L’ho scritto nel 2009, nel libro “Di là dal ponte”, molto prima della caduta di Berlusconi, della crisi della FIAT e dello scandalo giudiziario che sta coinvolgendo la Lega Nord. Il Nord ha fallito, sotto tutti i punti di vista: come modello di sviluppo, come modello di imprenditorialità, come modello politico, il mito è definitivamente crollato. Ora tocca al Sud proporre un’alternativa.
L’Italia può ritrovare un senso ed una direzione solo se il suo Sud esce dal vittimismo atavico che lo caratterizza da 150 anni a questa parte e dalla dipendenza psicologica nei confronti di un Nord, fin qui troppo mitizzato, e comincia a prendere in mano il proprio destino. E’ vero, il Nord l’ha saccheggiato, l’ha impoverito, l’ha reso “questione meridionale” per molto, troppo tempo. Ma dal giorno dopo l’unità d’Italia il Sud cos’ha fatto per ricominciare? Per pianificare il proprio futuro? Nulla.
Ha lasciato le redini in mano al Nord, accontentandosi delle briciole, fino a quando non ne ha perso il controllo, trascinando con sé chi, per troppo tempo, è rimasto a guardare.
E’ arrivato il momento di ripartire, di riaccendere i motori, perché per rimettere in marcia il treno Italia non è sufficiente far ripartire la locomotiva, occorre anche che gli ultimi vagoni si rimettano in moto.
Anche se il Sud apparentemente non sembra più capace di sognare, anche se sembra essersi spento definitivamente, è proprio da qui che si può ripartire, è proprio qui che si trova il germe della rinascita. In questo anno di Ereticamente ci siamo accorti che basta guardarsi intorno, leggere, informarsi per scoprire che molte idee e molti uomini del Sud operano in silenzio, con passione, competenza ed etica per ricominciare. Questi uomini, queste imprese eretiche, potrebbero costituire la base di una nuova rivoluzione culturale che parta proprio dalle popolazioni mediterranee. Il secondo Raduno delle Imprese Eretiche in programma per il mese di settembre servirà ancora una volta a ribadire questo concetto.
L’avventura dello sviluppo trainato dal Nord è terminata, è naufragata miseramente. Lo sviluppo ha coinciso solo ed esclusivamente con il saccheggio del Sud e l’instaurazione di una mentalità parassitaria e assistenzialista, origine e causa di tutti i suoi mali attuali. E’ giunta l’ora di porre fine alla trappola dello sviluppo. Ognuno è artefice del proprio destino, pertanto tocca alle singole comunità fare la propria parte, invece di sottrarsi alle responsabilità come è avvenuto finora. Gli errori compiuti fino ad oggi dovrebbero averci insegnato che se la storia non la facciamo noi la farà qualcun altro e non sarà particolarmente attento e sensibile ai nostri bisogni ed alle nostre aspettative.

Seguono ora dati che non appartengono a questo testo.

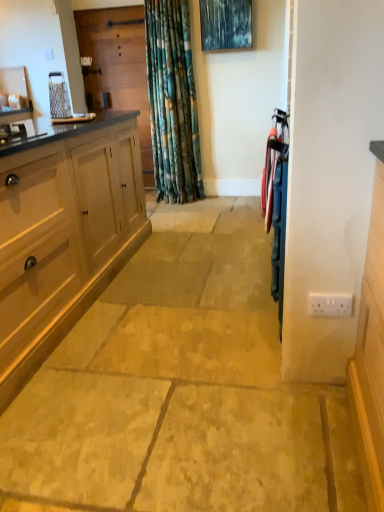 Question: Considering the positions of white plastic electric outlet at lower right and wooden screen door at upper left, which ranks as the 1th screen door in left-to-right order, in the image, is white plastic electric outlet at lower right wider or thinner than wooden screen door at upper left, which ranks as the 1th screen door in left-to-right order,?

Choices:
 (A) wide
 (B) thin

Answer: (B)

Question: Is white plastic electric outlet at lower right spatially inside wooden screen door at upper left, which is the 1th screen door in back-to-front order, or outside of it?

Choices:
 (A) outside
 (B) inside

Answer: (A)

Question: Which of these objects is positioned farthest from the white plastic electric outlet at lower right?

Choices:
 (A) wooden screen door at upper left, which is the 1th screen door in back-to-front order
 (B) metallic blue screen door at right, acting as the 2th screen door starting from the top
 (C) metallic blue painting at upper center

Answer: (A)

Question: Based on their relative distances, which object is farther from the wooden screen door at upper left, which ranks as the 1th screen door in left-to-right order?

Choices:
 (A) metallic blue screen door at right, the 2th screen door from the left
 (B) white plastic electric outlet at lower right
 (C) metallic blue painting at upper center

Answer: (B) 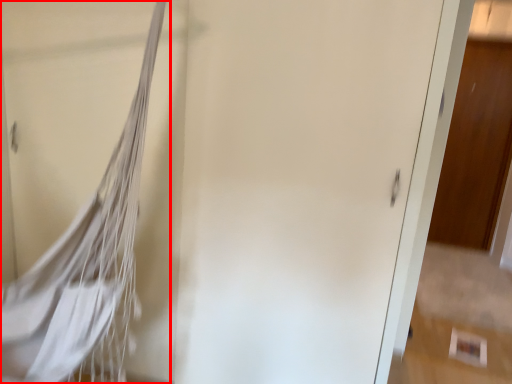 Question: Where is tennis net (annotated by the red box) located in relation to door in the image?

Il Sud può adottare e proporre al resto del Paese un nuovo stile di vita e un nuovo modello sociale basato su una nuova etica, che non si contrapponga a quella delle regioni più industrializzate ma si ponga in un rapporto dialettico e di confronto volto ad ottenere migliori risultati per tutti e non solo per una parte del Paese come è avvenuto fino ad oggi. Il Sud può farlo perché, nonostante le disastrose politiche attuate fin qui, conserva ancora, soprattutto nell’entroterra, le giuste caratteristiche e le giuste risorse umane (i suoi giovani) e naturali. Ma per farlo deve soprattutto puntare sui legami deboli.
Ecco perché, scrivevo all’epoca, c’è bisogno di costruire un ponte, non in cemento armato, ma un ponte metaforico, che abbia un duplice obiettivo: da un lato dovrà servire ad avvicinare le popolazioni del Sud, perché è nell’unione di intenti e di cervelli che si genera la forza necessaria per raggiungere obiettivi comuni; dall’altro servirà per essere attraversato, per andare oltre, per approdare ad una nuova mentalità, perchè è giunto il momento di lasciarsi una volta per tutte il passato alle spalle e vivere finalmente il presente da attori protagonisti e non da spettatori passivi.